(Bounding box prediction data)
..............................

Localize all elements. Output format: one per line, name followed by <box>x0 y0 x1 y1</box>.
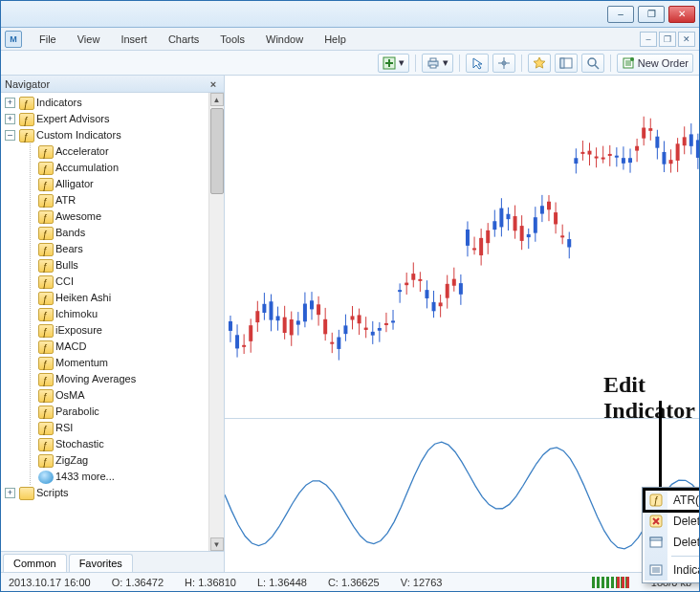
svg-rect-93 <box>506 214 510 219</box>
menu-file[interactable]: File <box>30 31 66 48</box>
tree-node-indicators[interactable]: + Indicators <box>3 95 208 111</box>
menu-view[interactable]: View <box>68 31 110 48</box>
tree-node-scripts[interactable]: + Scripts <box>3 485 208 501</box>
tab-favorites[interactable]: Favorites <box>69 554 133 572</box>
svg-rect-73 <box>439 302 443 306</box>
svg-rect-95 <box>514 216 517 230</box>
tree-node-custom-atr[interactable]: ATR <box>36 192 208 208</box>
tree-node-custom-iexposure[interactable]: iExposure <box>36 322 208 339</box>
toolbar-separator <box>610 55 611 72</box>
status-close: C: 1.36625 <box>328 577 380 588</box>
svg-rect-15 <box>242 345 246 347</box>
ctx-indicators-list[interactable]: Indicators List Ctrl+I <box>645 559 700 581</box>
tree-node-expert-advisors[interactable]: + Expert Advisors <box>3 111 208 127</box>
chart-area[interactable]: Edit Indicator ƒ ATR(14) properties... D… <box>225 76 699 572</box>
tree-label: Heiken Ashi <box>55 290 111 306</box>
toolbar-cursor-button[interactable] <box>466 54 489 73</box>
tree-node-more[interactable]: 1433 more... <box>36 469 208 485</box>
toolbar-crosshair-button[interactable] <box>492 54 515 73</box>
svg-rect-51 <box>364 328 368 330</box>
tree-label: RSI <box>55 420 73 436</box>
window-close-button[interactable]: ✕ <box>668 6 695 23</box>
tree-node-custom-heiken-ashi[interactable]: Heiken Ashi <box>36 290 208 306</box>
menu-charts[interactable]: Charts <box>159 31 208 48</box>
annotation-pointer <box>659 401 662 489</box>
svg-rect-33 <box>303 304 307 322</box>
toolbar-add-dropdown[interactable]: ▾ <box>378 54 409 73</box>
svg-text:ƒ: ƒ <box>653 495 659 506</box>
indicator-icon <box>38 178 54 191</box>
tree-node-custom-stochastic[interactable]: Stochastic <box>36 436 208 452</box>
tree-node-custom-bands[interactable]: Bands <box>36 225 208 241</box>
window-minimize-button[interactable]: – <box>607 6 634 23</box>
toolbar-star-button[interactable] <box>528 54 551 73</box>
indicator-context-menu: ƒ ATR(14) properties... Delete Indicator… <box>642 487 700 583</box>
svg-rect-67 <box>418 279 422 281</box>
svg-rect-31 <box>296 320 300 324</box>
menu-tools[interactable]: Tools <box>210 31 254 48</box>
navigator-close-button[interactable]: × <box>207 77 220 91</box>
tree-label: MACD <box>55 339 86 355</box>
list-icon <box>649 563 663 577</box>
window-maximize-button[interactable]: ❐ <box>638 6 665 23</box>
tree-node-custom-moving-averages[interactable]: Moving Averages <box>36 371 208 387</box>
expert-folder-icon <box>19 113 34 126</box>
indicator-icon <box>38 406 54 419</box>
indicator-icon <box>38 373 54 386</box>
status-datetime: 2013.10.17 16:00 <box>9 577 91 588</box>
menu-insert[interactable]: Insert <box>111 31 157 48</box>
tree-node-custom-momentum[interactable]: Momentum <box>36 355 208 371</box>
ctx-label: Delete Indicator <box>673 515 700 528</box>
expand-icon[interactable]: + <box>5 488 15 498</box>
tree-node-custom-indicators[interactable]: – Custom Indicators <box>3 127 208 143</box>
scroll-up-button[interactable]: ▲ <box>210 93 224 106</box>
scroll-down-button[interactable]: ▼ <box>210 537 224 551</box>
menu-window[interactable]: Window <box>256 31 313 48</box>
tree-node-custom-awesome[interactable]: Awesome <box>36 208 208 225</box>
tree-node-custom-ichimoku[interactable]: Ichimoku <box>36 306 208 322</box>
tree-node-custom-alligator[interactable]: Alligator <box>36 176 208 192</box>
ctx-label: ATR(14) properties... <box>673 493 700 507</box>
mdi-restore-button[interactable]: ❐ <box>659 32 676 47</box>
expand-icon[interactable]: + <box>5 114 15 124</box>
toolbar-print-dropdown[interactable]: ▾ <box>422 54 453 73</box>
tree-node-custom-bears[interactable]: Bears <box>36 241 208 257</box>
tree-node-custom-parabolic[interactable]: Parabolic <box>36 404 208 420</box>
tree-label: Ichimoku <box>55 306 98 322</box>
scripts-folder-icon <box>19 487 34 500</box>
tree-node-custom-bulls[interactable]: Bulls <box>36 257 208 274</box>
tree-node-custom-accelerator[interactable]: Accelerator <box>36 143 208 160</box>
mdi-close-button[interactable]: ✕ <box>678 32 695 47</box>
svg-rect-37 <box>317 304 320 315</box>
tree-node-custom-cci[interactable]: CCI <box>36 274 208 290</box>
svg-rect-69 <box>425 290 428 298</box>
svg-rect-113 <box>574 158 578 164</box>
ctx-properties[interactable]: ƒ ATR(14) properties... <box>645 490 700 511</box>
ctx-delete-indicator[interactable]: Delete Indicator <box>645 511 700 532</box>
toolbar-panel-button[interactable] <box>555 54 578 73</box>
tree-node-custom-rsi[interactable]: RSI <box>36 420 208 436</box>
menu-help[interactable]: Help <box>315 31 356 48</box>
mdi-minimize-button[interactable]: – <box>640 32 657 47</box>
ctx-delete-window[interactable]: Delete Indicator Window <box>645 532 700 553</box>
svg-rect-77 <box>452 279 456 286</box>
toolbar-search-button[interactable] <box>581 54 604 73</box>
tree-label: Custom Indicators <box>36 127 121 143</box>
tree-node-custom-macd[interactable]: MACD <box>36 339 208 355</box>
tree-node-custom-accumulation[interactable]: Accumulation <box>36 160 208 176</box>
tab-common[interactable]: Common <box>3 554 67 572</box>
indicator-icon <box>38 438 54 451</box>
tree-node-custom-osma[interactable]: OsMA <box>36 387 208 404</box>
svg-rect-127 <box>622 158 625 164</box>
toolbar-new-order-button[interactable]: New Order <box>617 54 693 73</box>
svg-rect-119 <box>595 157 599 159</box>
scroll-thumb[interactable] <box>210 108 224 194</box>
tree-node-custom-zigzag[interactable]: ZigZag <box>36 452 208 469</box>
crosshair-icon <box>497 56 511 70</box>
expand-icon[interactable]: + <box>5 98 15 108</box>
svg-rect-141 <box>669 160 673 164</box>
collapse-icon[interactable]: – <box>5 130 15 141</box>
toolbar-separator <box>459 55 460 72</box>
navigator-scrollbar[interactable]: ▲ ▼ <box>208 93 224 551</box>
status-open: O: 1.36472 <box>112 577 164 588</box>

..............................

▶ Brief
All of the records above should be reproduced exactly, with the pictures left out.

▶ Response to the task
Localize all elements. Output format: one per line, name followed by <box>x0 y0 x1 y1</box>.
svg-rect-93 <box>506 214 510 219</box>
menu-file[interactable]: File <box>30 31 66 48</box>
tree-node-indicators[interactable]: + Indicators <box>3 95 208 111</box>
menu-view[interactable]: View <box>68 31 110 48</box>
tree-node-scripts[interactable]: + Scripts <box>3 485 208 501</box>
tab-favorites[interactable]: Favorites <box>69 554 133 572</box>
svg-rect-73 <box>439 302 443 306</box>
svg-rect-95 <box>514 216 517 230</box>
tree-node-custom-atr[interactable]: ATR <box>36 192 208 208</box>
tree-node-custom-iexposure[interactable]: iExposure <box>36 322 208 339</box>
toolbar-separator <box>610 55 611 72</box>
status-close: C: 1.36625 <box>328 577 380 588</box>
svg-rect-15 <box>242 345 246 347</box>
ctx-indicators-list[interactable]: Indicators List Ctrl+I <box>645 559 700 581</box>
tree-node-expert-advisors[interactable]: + Expert Advisors <box>3 111 208 127</box>
chart-area[interactable]: Edit Indicator ƒ ATR(14) properties... D… <box>225 76 699 572</box>
tree-label: Heiken Ashi <box>55 290 111 306</box>
toolbar-cursor-button[interactable] <box>466 54 489 73</box>
tree-node-more[interactable]: 1433 more... <box>36 469 208 485</box>
toolbar-crosshair-button[interactable] <box>492 54 515 73</box>
svg-rect-51 <box>364 328 368 330</box>
tree-label: RSI <box>55 420 73 436</box>
window-close-button[interactable]: ✕ <box>668 6 695 23</box>
tree-node-custom-heiken-ashi[interactable]: Heiken Ashi <box>36 290 208 306</box>
menu-charts[interactable]: Charts <box>159 31 208 48</box>
annotation-pointer <box>659 401 662 489</box>
svg-rect-33 <box>303 304 307 322</box>
toolbar-add-dropdown[interactable]: ▾ <box>378 54 409 73</box>
svg-text:ƒ: ƒ <box>653 495 659 506</box>
indicator-icon <box>38 178 54 191</box>
tree-node-custom-stochastic[interactable]: Stochastic <box>36 436 208 452</box>
tree-node-custom-bands[interactable]: Bands <box>36 225 208 241</box>
window-minimize-button[interactable]: – <box>607 6 634 23</box>
toolbar-star-button[interactable] <box>528 54 551 73</box>
indicator-context-menu: ƒ ATR(14) properties... Delete Indicator… <box>642 487 700 583</box>
svg-rect-67 <box>418 279 422 281</box>
svg-rect-31 <box>296 320 300 324</box>
menu-tools[interactable]: Tools <box>210 31 254 48</box>
navigator-close-button[interactable]: × <box>207 77 220 91</box>
tree-label: MACD <box>55 339 86 355</box>
list-icon <box>649 563 663 577</box>
window-maximize-button[interactable]: ❐ <box>638 6 665 23</box>
tree-node-custom-moving-averages[interactable]: Moving Averages <box>36 371 208 387</box>
expert-folder-icon <box>19 113 34 126</box>
indicator-icon <box>38 406 54 419</box>
indicator-icon <box>38 373 54 386</box>
status-datetime: 2013.10.17 16:00 <box>9 577 91 588</box>
menu-insert[interactable]: Insert <box>111 31 157 48</box>
tree-node-custom-momentum[interactable]: Momentum <box>36 355 208 371</box>
ctx-label: Delete Indicator <box>673 515 700 528</box>
expand-icon[interactable]: + <box>5 488 15 498</box>
tree-node-custom-indicators[interactable]: – Custom Indicators <box>3 127 208 143</box>
scroll-up-button[interactable]: ▲ <box>210 93 224 106</box>
scroll-down-button[interactable]: ▼ <box>210 537 224 551</box>
menu-window[interactable]: Window <box>256 31 313 48</box>
tree-node-custom-awesome[interactable]: Awesome <box>36 208 208 225</box>
tree-node-custom-ichimoku[interactable]: Ichimoku <box>36 306 208 322</box>
tree-node-custom-alligator[interactable]: Alligator <box>36 176 208 192</box>
ctx-label: ATR(14) properties... <box>673 493 700 507</box>
mdi-restore-button[interactable]: ❐ <box>659 32 676 47</box>
expand-icon[interactable]: + <box>5 114 15 124</box>
toolbar-print-dropdown[interactable]: ▾ <box>422 54 453 73</box>
tree-node-custom-bears[interactable]: Bears <box>36 241 208 257</box>
tree-node-custom-parabolic[interactable]: Parabolic <box>36 404 208 420</box>
tree-label: Ichimoku <box>55 306 98 322</box>
scripts-folder-icon <box>19 487 34 500</box>
tree-node-custom-bulls[interactable]: Bulls <box>36 257 208 274</box>
tree-node-custom-accelerator[interactable]: Accelerator <box>36 143 208 160</box>
mdi-close-button[interactable]: ✕ <box>678 32 695 47</box>
svg-rect-37 <box>317 304 320 315</box>
tree-node-custom-cci[interactable]: CCI <box>36 274 208 290</box>
svg-rect-69 <box>425 290 428 298</box>
svg-rect-113 <box>574 158 578 164</box>
ctx-properties[interactable]: ƒ ATR(14) properties... <box>645 490 700 511</box>
ctx-delete-indicator[interactable]: Delete Indicator <box>645 511 700 532</box>
toolbar-panel-button[interactable] <box>555 54 578 73</box>
tree-node-custom-rsi[interactable]: RSI <box>36 420 208 436</box>
menu-help[interactable]: Help <box>315 31 356 48</box>
mdi-minimize-button[interactable]: – <box>640 32 657 47</box>
ctx-delete-window[interactable]: Delete Indicator Window <box>645 532 700 553</box>
svg-rect-77 <box>452 279 456 286</box>
toolbar-search-button[interactable] <box>581 54 604 73</box>
tree-label: Custom Indicators <box>36 127 121 143</box>
tree-node-custom-macd[interactable]: MACD <box>36 339 208 355</box>
tree-node-custom-accumulation[interactable]: Accumulation <box>36 160 208 176</box>
tab-common[interactable]: Common <box>3 554 67 572</box>
indicator-icon <box>38 438 54 451</box>
tree-node-custom-osma[interactable]: OsMA <box>36 387 208 404</box>
svg-rect-127 <box>622 158 625 164</box>
toolbar-new-order-button[interactable]: New Order <box>617 54 693 73</box>
svg-rect-119 <box>595 157 599 159</box>
scroll-thumb[interactable] <box>210 108 224 194</box>
tree-node-custom-zigzag[interactable]: ZigZag <box>36 452 208 469</box>
crosshair-icon <box>497 56 511 70</box>
expand-icon[interactable]: + <box>5 98 15 108</box>
svg-rect-141 <box>669 160 673 164</box>
collapse-icon[interactable]: – <box>5 130 15 141</box>
toolbar-separator <box>459 55 460 72</box>
navigator-scrollbar[interactable]: ▲ ▼ <box>208 93 224 551</box>
status-open: O: 1.36472 <box>112 577 164 588</box>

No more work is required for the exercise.